ABOUT THIS TASK: With pictures left out, set down every record word for word.

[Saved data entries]
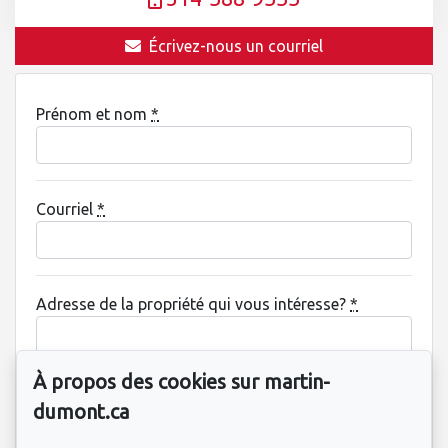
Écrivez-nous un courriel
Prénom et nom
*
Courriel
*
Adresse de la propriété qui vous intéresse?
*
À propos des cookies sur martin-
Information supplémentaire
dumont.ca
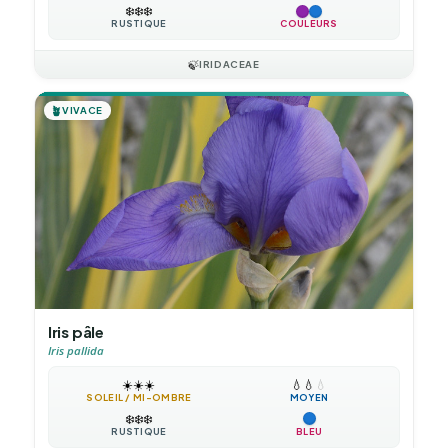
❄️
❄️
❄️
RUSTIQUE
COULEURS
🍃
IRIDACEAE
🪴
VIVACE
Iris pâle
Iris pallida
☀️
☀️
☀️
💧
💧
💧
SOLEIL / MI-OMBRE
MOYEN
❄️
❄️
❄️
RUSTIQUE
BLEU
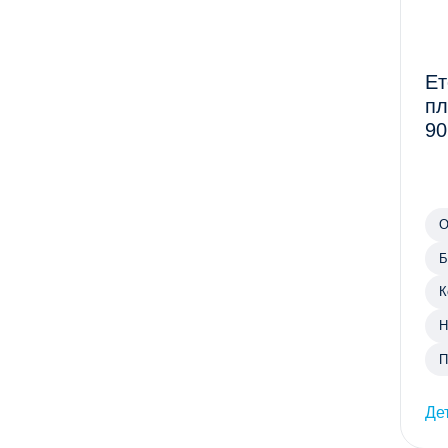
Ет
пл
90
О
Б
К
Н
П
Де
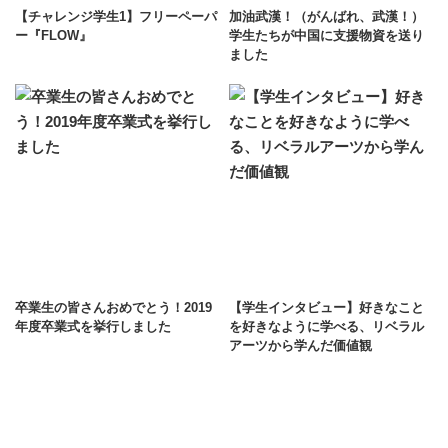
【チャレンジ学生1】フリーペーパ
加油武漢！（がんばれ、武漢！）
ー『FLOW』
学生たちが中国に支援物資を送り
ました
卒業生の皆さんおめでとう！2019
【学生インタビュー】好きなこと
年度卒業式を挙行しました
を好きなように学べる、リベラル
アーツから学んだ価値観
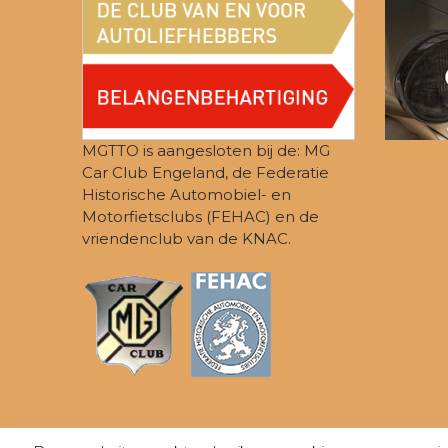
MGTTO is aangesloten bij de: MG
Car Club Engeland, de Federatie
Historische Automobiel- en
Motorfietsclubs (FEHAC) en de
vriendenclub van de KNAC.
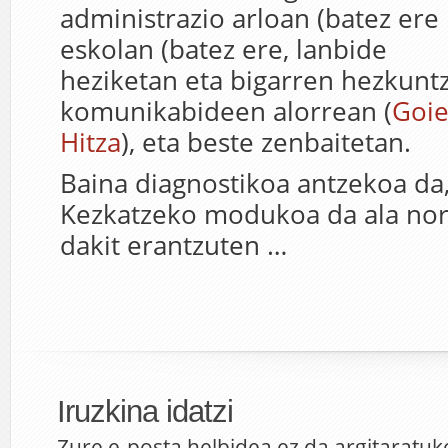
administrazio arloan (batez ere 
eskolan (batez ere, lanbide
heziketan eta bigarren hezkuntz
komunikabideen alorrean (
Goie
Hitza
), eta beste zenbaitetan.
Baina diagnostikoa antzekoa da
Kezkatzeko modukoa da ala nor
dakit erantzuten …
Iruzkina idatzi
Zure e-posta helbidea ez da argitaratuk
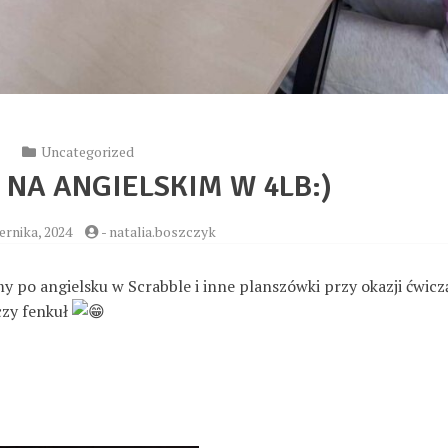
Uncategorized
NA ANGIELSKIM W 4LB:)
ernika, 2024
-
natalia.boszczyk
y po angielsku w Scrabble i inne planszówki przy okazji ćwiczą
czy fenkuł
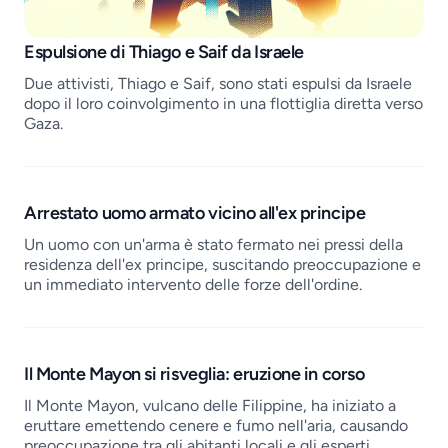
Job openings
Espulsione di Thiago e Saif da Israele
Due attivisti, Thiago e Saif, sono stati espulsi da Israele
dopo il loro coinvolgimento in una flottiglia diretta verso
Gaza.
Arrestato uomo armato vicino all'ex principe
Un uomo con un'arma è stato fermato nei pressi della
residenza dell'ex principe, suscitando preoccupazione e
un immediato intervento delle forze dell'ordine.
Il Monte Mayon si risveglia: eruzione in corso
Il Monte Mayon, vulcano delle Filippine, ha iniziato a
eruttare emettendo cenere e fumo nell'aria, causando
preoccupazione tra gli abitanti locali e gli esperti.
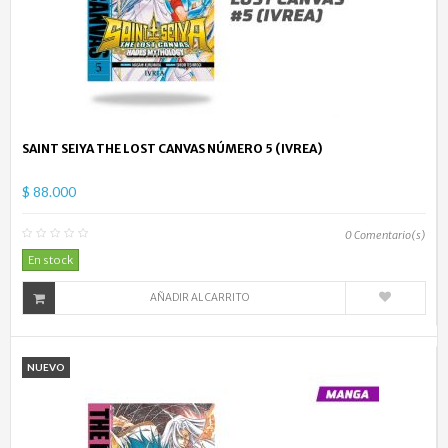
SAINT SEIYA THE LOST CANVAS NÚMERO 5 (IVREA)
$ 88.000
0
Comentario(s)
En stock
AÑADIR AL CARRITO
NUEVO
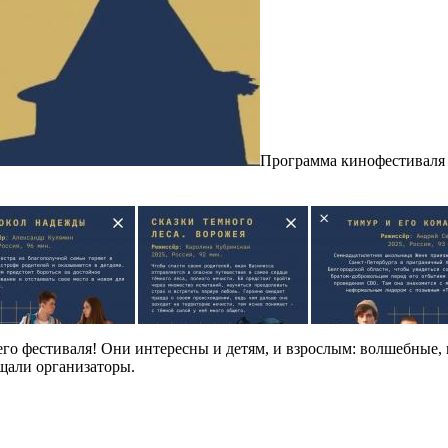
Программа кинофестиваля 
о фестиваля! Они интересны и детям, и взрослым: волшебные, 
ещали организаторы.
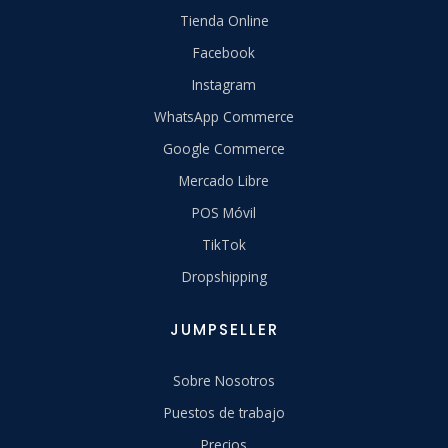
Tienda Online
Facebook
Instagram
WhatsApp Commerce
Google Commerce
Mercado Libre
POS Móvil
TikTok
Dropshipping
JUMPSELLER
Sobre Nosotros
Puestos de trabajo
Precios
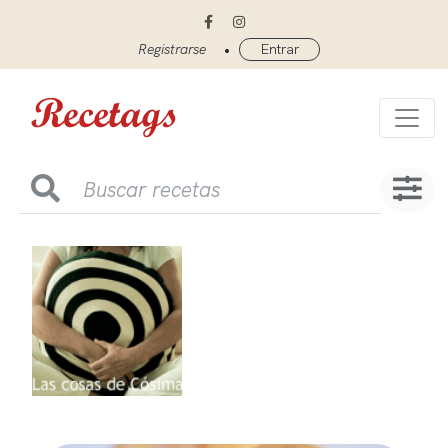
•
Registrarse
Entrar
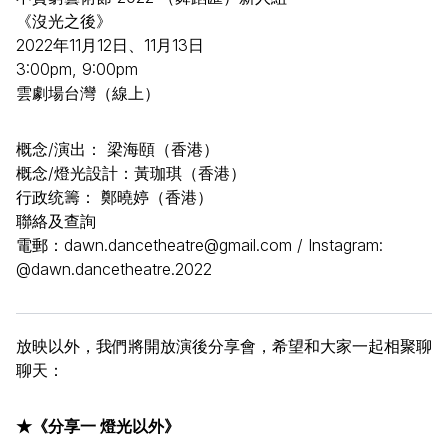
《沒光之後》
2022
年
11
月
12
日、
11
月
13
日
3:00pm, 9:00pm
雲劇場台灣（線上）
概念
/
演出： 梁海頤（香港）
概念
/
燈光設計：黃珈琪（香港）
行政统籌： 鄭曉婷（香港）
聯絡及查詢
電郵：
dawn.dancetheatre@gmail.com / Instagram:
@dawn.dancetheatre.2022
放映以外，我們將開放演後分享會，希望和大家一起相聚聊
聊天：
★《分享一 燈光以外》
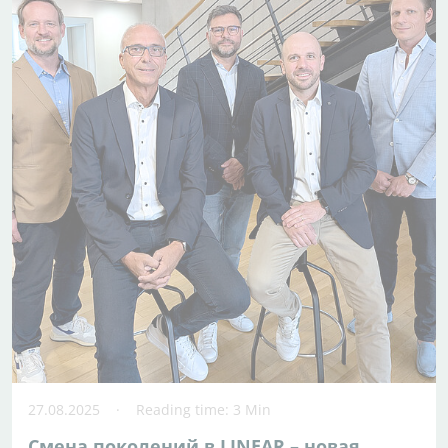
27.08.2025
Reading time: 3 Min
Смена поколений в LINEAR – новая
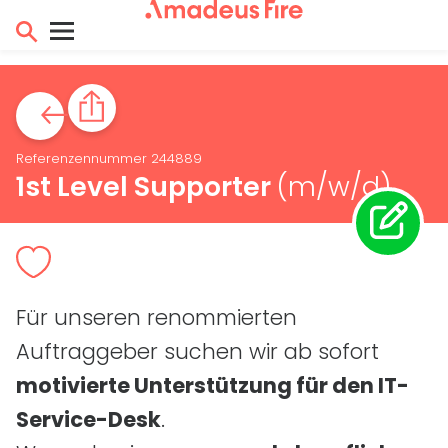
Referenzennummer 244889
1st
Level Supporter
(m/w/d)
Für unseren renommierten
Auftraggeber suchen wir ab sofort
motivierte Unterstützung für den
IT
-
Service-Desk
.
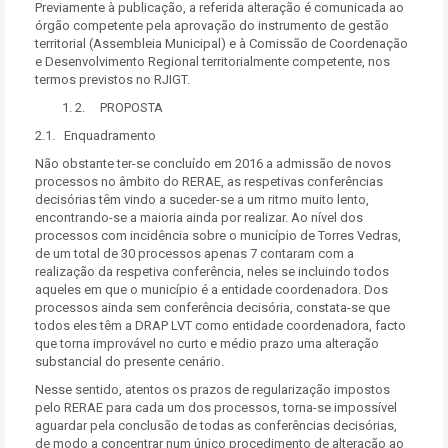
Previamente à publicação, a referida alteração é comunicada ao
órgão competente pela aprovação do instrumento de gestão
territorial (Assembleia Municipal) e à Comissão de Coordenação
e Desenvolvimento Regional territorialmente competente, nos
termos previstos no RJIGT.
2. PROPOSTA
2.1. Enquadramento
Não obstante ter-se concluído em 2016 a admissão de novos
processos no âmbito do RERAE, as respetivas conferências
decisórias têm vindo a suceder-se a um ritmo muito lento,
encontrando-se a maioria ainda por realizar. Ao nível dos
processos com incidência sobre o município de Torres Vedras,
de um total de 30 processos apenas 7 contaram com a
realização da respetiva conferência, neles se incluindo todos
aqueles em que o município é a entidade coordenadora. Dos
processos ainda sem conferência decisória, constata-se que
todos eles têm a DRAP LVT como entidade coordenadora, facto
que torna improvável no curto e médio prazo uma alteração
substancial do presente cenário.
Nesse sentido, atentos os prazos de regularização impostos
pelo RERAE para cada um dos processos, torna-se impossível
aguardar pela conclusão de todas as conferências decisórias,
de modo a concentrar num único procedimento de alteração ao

RESULT:
Écrivez-nous un courriel
Prénom et nom
*
Courriel
*
Adresse de la propriété qui vous intéresse?
*
À propos des cookies sur martin-
Information supplémentaire
dumont.ca
❄️
❄️
❄️
RUSTIQUE
COULEURS
🍃
IRIDACEAE
🪴
VIVACE
Iris pâle
Iris pallida
☀️
☀️
☀️
💧
💧
💧
SOLEIL / MI-OMBRE
MOYEN
❄️
❄️
❄️
RUSTIQUE
BLEU
Ет
пл
90
О
Б
К
Н
П
Де
【チャレンジ学生1】フリーペーパ
加油武漢！（がんばれ、武漢！）
ー『FLOW』
学生たちが中国に支援物資を送り
ました
卒業生の皆さんおめでとう！2019
【学生インタビュー】好きなこと
年度卒業式を挙行しました
を好きなように学べる、リベラル
アーツから学んだ価値観
MGTTO is aangesloten bij de: MG
Car Club Engeland, de Federatie
Historische Automobiel- en
Motorfietsclubs (FEHAC) en de
vriendenclub van de KNAC.
administrazio arloan (batez ere 
eskolan (batez ere, lanbide
heziketan eta bigarren hezkuntz
komunikabideen alorrean (
Goie
Hitza
), eta beste zenbaitetan.
Baina diagnostikoa antzekoa da
Kezkatzeko modukoa da ala nor
dakit erantzuten …
Iruzkina idatzi
Zure e-posta helbidea ez da argitaratuk
Uncategorized
NA ANGIELSKIM W 4LB:)
ernika, 2024
-
natalia.boszczyk
y po angielsku w Scrabble i inne planszówki przy okazji ćwiczą
czy fenkuł
Job openings
Espulsione di Thiago e Saif da Israele
Due attivisti, Thiago e Saif, sono stati espulsi da Israele
dopo il loro coinvolgimento in una flottiglia diretta verso
Gaza.
Arrestato uomo armato vicino all'ex principe
Un uomo con un'arma è stato fermato nei pressi della
residenza dell'ex principe, suscitando preoccupazione e
un immediato intervento delle forze dell'ordine.
Il Monte Mayon si risveglia: eruzione in corso
Il Monte Mayon, vulcano delle Filippine, ha iniziato a
eruttare emettendo cenere e fumo nell'aria, causando
preoccupazione tra gli abitanti locali e gli esperti.
SAINT SEIYA THE LOST CANVAS NÚMERO 5 (IVREA)
$ 88.000
0
Comentario(s)
En stock
AÑADIR AL CARRITO
NUEVO
Программа кинофестиваля 
о фестиваля! Они интересны и детям, и взрослым: волшебные, 
ещали организаторы.
Tienda Online
Facebook
Instagram
WhatsApp Commerce
Google Commerce
Mercado Libre
POS Móvil
TikTok
Dropshipping
JUMPSELLER
Sobre Nosotros
Puestos de trabajo
Precios
•
Registrarse
Entrar
《沒光之後》
2022
年
11
月
12
日、
11
月
13
日
3:00pm, 9:00pm
雲劇場台灣（線上）
概念
/
演出： 梁海頤（香港）
概念
/
燈光設計：黃珈琪（香港）
行政统籌： 鄭曉婷（香港）
聯絡及查詢
電郵：
dawn.dancetheatre@gmail.com / Instagram:
@dawn.dancetheatre.2022
放映以外，我們將開放演後分享會，希望和大家一起相聚聊
聊天：
★《分享一 燈光以外》
27.08.2025
Reading time: 3 Min
Смена поколений в LINEAR – новая
Referenzennummer 244889
1st
Level Supporter
(m/w/d)
Für unseren renommierten
Auftraggeber suchen wir ab sofort
motivierte Unterstützung für den
IT
-
Service-Desk
.
Previamente à publicação, a referida alteração é comunicada ao
órgão competente pela aprovação do instrumento de gestão
territorial (Assembleia Municipal) e à Comissão de Coordenação
e Desenvolvimento Regional territorialmente competente, nos
termos previstos no RJIGT.
2. PROPOSTA
2.1. Enquadramento
Não obstante ter-se concluído em 2016 a admissão de novos
processos no âmbito do RERAE, as respetivas conferências
decisórias têm vindo a suceder-se a um ritmo muito lento,
encontrando-se a maioria ainda por realizar. Ao nível dos
processos com incidência sobre o município de Torres Vedras,
de um total de 30 processos apenas 7 contaram com a
realização da respetiva conferência, neles se incluindo todos
aqueles em que o município é a entidade coordenadora. Dos
processos ainda sem conferência decisória, constata-se que
todos eles têm a DRAP LVT como entidade coordenadora, facto
que torna improvável no curto e médio prazo uma alteração
substancial do presente cenário.
Nesse sentido, atentos os prazos de regularização impostos
pelo RERAE para cada um dos processos, torna-se impossível
aguardar pela conclusão de todas as conferências decisórias,
de modo a concentrar num único procedimento de alteração ao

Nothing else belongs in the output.